▶ EXERCISE:
Your answer should be the entire listing, printed exactly.

▶ SUPPLIED RECORDS:
•••••
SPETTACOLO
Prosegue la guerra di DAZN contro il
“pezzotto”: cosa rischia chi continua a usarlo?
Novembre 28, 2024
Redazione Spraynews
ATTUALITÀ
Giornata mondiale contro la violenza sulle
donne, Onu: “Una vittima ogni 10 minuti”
•••••
▶ RESULT OF THE EXERCISE:
SPETTACOLO
Prosegue la guerra di DAZN contro il
“pezzotto”: cosa rischia chi continua a usarlo?
Novembre 28, 2024
Redazione Spraynews
ATTUALITÀ
Giornata mondiale contro la violenza sulle
donne, Onu: “Una vittima ogni 10 minuti”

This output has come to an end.